Document understanding data
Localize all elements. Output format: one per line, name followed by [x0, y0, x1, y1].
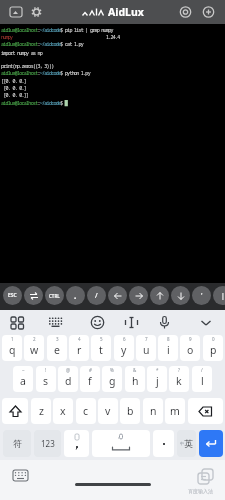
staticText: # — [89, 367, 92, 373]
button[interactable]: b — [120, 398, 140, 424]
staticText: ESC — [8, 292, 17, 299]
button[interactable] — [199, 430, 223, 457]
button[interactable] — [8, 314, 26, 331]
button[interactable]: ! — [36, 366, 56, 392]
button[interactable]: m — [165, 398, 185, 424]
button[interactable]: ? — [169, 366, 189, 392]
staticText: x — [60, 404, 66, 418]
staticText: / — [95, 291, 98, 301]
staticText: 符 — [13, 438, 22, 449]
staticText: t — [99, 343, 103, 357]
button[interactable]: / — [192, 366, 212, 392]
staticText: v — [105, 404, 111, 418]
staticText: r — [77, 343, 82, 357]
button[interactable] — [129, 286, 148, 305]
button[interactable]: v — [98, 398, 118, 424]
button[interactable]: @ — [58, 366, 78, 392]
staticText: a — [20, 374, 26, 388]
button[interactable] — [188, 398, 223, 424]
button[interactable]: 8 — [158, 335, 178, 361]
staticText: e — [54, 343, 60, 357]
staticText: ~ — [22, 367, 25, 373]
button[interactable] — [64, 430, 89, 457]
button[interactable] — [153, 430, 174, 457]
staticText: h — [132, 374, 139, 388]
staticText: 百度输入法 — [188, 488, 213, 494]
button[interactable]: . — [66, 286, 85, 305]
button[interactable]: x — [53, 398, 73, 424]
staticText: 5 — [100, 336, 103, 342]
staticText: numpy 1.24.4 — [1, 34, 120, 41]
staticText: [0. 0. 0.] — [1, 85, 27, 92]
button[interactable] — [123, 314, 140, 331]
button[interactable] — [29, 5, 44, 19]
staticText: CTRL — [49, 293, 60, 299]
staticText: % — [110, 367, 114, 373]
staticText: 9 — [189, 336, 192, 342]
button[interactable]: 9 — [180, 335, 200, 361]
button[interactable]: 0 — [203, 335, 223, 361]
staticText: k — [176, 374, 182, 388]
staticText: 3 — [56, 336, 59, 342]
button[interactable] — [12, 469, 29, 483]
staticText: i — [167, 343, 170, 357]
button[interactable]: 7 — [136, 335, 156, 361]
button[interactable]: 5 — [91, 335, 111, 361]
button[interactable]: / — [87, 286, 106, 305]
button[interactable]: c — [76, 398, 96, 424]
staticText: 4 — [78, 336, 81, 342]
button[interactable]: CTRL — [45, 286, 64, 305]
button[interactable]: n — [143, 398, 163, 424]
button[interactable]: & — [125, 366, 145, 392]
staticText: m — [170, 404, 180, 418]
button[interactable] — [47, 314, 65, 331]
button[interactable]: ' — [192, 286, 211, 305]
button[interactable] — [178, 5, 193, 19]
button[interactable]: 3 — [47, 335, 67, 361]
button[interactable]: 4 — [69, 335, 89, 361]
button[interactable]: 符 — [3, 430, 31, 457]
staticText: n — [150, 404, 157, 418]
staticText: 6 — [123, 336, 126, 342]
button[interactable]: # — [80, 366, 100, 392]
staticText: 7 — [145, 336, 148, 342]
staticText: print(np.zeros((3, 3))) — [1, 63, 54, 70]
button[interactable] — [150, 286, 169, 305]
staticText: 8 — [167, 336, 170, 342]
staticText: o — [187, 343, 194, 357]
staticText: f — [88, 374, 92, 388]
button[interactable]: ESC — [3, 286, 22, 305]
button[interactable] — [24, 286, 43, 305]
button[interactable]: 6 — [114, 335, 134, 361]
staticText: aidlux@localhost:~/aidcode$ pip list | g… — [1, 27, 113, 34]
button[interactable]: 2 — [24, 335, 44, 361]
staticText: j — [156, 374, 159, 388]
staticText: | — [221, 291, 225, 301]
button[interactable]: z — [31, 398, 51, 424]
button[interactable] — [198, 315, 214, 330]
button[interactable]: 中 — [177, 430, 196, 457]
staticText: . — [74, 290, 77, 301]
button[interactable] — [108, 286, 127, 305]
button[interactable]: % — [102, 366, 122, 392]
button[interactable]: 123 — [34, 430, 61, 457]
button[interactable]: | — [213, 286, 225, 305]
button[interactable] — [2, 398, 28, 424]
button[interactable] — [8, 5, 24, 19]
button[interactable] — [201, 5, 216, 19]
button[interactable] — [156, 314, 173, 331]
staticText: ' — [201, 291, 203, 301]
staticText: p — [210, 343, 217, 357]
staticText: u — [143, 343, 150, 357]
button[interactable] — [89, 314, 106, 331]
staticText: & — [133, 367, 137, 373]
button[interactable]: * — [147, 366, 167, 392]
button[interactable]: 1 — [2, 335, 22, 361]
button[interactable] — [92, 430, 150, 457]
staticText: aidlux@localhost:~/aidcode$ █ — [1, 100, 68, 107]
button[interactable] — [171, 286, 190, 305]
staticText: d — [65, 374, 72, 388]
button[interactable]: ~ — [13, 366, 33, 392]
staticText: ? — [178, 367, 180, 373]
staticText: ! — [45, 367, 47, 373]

* * *

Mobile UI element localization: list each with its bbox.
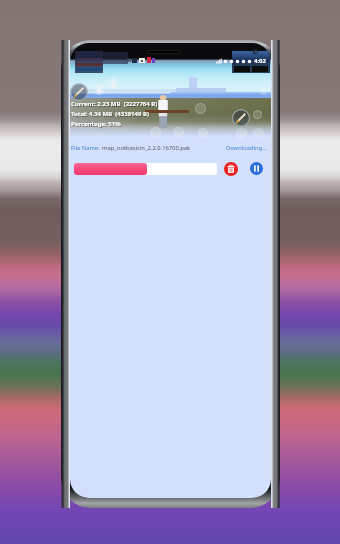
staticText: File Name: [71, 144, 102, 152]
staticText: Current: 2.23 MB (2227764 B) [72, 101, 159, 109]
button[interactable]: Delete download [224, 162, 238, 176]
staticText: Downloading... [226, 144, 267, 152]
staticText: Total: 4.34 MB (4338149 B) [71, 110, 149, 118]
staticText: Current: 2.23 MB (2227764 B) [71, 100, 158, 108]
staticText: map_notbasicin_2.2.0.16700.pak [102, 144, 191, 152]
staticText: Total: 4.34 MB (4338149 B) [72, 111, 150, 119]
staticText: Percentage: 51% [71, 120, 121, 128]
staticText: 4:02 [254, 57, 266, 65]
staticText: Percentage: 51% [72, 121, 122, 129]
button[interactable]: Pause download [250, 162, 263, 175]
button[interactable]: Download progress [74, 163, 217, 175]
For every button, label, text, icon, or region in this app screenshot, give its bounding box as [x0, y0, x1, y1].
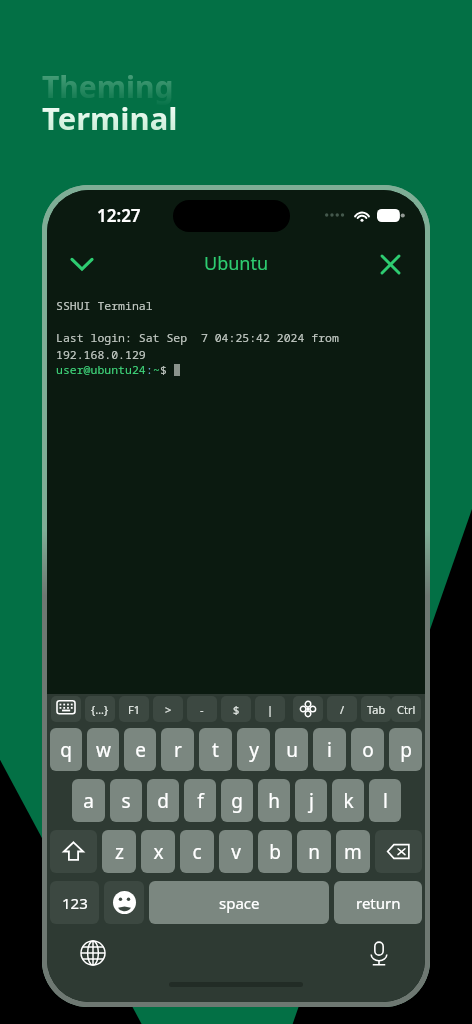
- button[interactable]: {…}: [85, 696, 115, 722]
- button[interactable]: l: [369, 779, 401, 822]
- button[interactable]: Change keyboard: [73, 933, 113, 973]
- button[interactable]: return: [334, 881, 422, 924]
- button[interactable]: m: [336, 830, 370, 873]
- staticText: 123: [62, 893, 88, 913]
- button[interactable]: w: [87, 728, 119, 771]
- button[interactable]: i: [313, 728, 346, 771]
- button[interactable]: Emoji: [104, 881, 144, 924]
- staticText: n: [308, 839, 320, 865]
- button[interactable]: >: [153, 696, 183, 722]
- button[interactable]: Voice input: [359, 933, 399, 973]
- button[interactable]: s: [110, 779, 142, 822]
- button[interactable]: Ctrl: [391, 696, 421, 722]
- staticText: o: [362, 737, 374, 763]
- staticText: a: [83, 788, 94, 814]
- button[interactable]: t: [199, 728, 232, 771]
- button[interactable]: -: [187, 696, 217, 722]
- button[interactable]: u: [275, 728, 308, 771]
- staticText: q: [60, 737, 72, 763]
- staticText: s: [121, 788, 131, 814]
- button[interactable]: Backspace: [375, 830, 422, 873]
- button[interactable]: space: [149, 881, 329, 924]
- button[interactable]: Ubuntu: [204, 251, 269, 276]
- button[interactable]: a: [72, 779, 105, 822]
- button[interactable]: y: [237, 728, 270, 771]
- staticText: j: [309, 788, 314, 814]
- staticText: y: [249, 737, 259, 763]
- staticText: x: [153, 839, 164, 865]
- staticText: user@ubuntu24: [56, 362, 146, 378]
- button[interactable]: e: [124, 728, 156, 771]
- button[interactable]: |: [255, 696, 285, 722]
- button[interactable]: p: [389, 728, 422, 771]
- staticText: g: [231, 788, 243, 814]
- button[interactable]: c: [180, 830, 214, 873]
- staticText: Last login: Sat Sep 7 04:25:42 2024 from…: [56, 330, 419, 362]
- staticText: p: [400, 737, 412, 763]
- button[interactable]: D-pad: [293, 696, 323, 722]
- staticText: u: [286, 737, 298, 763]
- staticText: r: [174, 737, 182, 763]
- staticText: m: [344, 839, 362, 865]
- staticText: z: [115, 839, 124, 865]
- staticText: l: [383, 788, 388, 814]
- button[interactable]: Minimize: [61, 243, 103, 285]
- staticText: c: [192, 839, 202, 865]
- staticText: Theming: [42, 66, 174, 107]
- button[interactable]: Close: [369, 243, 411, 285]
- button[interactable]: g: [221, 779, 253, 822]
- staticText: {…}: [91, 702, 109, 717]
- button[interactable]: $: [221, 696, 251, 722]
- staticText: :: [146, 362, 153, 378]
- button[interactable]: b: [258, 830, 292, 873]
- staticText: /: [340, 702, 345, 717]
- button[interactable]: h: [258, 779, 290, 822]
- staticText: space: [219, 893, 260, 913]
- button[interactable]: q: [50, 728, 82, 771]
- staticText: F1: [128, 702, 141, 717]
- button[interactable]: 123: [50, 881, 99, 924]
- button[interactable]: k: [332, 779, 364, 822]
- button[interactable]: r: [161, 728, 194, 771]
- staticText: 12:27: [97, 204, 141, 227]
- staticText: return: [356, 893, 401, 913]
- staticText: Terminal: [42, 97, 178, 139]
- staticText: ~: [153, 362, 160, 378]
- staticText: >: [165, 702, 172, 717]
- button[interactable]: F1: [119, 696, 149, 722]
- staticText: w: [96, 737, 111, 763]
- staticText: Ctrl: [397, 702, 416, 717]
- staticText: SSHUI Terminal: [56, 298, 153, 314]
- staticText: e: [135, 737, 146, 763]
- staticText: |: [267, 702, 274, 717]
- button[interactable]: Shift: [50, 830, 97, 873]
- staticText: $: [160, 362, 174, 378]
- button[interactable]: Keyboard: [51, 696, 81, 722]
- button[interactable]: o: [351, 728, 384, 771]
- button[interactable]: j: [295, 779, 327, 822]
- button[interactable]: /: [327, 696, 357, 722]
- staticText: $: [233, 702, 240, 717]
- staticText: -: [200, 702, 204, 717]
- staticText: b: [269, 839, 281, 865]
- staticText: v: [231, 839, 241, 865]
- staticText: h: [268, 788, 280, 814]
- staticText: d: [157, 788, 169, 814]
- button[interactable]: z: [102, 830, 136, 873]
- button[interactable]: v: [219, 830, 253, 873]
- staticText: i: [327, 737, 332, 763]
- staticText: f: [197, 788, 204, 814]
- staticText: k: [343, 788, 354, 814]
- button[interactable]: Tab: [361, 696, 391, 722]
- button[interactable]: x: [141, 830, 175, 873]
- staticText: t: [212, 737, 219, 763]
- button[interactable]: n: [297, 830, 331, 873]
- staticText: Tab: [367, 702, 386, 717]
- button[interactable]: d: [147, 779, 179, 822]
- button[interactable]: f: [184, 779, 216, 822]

▶ [Action item]
Whenever a line in the records above contains the string "return", copy that line.

▶ [Response to this exercise]
- button[interactable]: return: [334, 881, 422, 924]
- staticText: return: [356, 893, 401, 913]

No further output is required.